Séoul a gelé cette semaine le déploiement du système antimissiles Thaad ("Terminal High Altitude Area Defense") après une virulente campagne de la Chine qui a alterné représailles économiques et protestations diplomatiques.
Ce gel, qui enfonce un coin dans la politique de sécurité régionale de Washington, est justifié officiellement par la nécessité d'une nouvelle évaluation exhaustive de l'impact environnemental du bouclier. Mais d'après les analystes, il s'agit d'une manoeuvre du président de centre-gauche Moon Jae-In pour se sortir du sac de noeuds diplomatique reçu en héritage de la chef de l'Etat conservatrice destituée, Park Geun-Hye.
"La Corée du Sud est coincée entre la Chine et les Etats-unis. Elle ne peut tourner le dos ni à la Chine son principal partenaire commercial, ni aux Etats-Unis, son principal allié", explique à l'AFP Yoon Sung-Suk, professeur à l'Université nationale de Chonnam.
Le gouvernement a engagé un difficile numéro d'équilibriste. Il explique que les deux lance-missiles déjà installés resteront en place mais que la poursuite du déploiement est suspendue le temps de l'enquête.
"M. Moon joue la montre, il essaye d'éviter d'irriter Washington tout en tentant de sortir de l'impasse diplomatique", poursuit M. Yoon.

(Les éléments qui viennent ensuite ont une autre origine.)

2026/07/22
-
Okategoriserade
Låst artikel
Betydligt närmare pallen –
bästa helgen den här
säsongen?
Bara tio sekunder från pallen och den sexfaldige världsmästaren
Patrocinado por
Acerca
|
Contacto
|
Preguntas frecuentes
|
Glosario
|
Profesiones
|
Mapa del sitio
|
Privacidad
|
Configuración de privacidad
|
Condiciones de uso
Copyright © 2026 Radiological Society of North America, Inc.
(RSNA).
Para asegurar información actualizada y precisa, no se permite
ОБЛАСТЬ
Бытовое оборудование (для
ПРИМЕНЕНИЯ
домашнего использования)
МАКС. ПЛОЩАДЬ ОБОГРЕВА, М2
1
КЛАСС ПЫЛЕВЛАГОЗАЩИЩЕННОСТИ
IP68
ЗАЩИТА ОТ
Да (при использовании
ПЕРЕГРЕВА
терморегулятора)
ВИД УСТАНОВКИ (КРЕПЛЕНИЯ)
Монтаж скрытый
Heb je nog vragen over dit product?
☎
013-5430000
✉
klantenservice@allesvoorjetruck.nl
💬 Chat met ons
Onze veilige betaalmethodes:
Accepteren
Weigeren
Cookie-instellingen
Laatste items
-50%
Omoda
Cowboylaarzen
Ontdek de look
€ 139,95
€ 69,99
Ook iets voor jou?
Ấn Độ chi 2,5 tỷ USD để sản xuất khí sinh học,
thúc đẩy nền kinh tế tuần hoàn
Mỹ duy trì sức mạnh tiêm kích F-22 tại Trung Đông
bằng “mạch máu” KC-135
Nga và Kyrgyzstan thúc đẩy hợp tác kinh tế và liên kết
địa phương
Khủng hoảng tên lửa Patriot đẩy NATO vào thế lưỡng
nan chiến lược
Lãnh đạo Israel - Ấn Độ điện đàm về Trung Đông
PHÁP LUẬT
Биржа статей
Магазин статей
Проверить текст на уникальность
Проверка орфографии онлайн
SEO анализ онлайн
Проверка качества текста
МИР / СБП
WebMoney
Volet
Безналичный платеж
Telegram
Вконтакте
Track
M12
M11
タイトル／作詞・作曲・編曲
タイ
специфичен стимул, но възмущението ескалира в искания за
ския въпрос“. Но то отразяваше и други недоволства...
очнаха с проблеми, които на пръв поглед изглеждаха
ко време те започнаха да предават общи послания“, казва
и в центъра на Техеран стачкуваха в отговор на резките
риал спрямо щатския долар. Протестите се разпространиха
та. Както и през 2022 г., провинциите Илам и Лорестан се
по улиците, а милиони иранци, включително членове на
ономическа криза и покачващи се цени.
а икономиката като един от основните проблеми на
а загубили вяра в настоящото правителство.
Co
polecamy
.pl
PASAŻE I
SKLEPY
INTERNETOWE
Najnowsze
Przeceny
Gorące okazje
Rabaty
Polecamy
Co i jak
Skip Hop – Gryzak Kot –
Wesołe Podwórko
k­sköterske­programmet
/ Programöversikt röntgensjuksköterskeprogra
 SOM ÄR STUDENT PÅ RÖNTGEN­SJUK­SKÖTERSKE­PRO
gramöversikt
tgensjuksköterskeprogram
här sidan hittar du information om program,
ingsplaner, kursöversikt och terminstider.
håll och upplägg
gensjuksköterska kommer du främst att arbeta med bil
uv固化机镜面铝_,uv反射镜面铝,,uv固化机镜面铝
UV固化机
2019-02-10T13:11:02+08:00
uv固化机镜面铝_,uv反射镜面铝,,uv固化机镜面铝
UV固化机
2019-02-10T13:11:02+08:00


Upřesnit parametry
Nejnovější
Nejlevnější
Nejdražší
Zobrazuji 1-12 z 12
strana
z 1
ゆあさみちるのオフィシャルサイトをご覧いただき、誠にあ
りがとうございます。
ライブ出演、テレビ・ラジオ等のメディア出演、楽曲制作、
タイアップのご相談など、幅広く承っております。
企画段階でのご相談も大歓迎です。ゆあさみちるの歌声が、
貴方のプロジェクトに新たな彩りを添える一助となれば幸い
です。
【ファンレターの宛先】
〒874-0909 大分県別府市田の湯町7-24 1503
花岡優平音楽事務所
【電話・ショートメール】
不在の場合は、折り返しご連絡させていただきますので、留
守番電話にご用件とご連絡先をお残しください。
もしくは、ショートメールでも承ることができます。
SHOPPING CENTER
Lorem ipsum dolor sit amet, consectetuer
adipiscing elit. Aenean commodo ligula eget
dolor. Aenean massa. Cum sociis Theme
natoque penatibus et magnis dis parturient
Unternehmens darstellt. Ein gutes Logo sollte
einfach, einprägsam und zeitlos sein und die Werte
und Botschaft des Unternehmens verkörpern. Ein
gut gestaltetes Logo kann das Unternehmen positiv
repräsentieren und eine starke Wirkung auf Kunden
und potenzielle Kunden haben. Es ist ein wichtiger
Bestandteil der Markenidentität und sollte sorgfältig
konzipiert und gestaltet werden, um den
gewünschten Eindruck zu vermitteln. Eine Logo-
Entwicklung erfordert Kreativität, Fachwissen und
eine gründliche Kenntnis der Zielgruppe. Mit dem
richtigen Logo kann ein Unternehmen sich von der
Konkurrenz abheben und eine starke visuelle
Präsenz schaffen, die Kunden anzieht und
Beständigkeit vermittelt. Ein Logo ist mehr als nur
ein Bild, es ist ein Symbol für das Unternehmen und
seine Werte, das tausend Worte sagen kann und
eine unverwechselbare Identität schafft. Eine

Le président espère sans doute selon lui que d'ici la fin de l'enquête environnementale, le paysage sécuritaire régional aura changé.
"Il a gagné un an, et d'ici là, il fera tout son possible pour avancer sur la question nord-coréenne de manière diplomatique", explique-t-il.
- Culture du secret -
Mme Park avait donné son feu vert au système Thaad à l'été 2016 afin de faire face aux menaces venues du Nord. Alors qu'elle se retrouvait aux prises avec un retentissant scandale de corruption qui a fini par l'emporter, les procédures d'adoption et d'évaluation environnementale avaient été menées au pas de course.
Puis, quand il est devenu évident que Mme Park allait perdre le pouvoir, le gouvernement "s'est mis à se dépêcher de le déployer, ignorant les procédures en vigueur et dans le plus grand secret", dit à l'AFP Kim Dong-Yub, de l'Institut des études extrême-orientales de l'Université Kyungnam.
La culture du secret n'a pas disparu du jour au lendemain. M. Moon a limogé cette semaine un haut responsable du ministère de la Défense accusé d'avoir "délibérément" maquillé des rapports sur le bouclier pour masquer l'arrivée dans le pays de quatre nouveaux lance-missiles.
Pékin est furieux car il considère que le puissant radar du système est susceptible de réduire l'efficacité de ses propres systèmes de missiles.
Washington considère que le bouclier est un élément essentiel de la défense régionale contre l'agression nord-coréenne.
Séoul tente de réconcilier l'irréconciliable.
Prendre le prétexte de l'environnement pour retarder les choses est "malhonnête mais génial", commente Andrei Lankov, professeur à l'Université Kookmin.
M. Moon ne peut pas donner l'impression de reculer immédiatement car "cela montrerait que la Corée du Sud est vulnérable au chantage chinois, et cela agacerait aussi les Américains", dit-il.
Mais si Séoul poursuit le déploiement, Pékin va renforcer ses représailles non officielles, à savoir l'effondrement du nombre de touristes chinois et un boycottage des magasins du sud-coréen Lotte en Chine.
- L'inconnue Trump -
"La Chine est déterminée à punir la Corée du Sud pour le déploiement du Thaad (...). Le pays s'expose à des sanctions à grande échelle, et il n'en veut pas", ajoute M. Lankov.
Il est vraisemblable, juge-t-il, que Pékin lève à présent le pied sur les mesures de rétorsion, mises en place en avril avec le déploiement partiel du bouclier.
Les analystes s'interrogent sur l'attitude des Etats-Unis. Vont-ils considérer ce report comme une violation de leur alliance avec Séoul ou comprendre la délicatesse de sa position et jouer le jeu?
Pour l'instant, le Pentagone dit faire confiance à la Corée du Sud pour qu'elle s'en tienne à sa décision initiale.
Mais "avec (le président américain) Donald Trump, on ne sait jamais", souligne M. Lankov. "Surtout qu'il a explicitement déclaré que les Sud-Coréens devaient payer pour le bouclier, ce qui a énervé beaucoup de monde ici".
La facture est estimée à un milliard de dollars.
Mais pour Kim Dong-Yub, le bouclier sera bien déployé un jour. "Un virage à 360 degrés, qui mettrait à terre une alliance vieille de dizaines d'années avec les Etats-Unis, est inimaginable".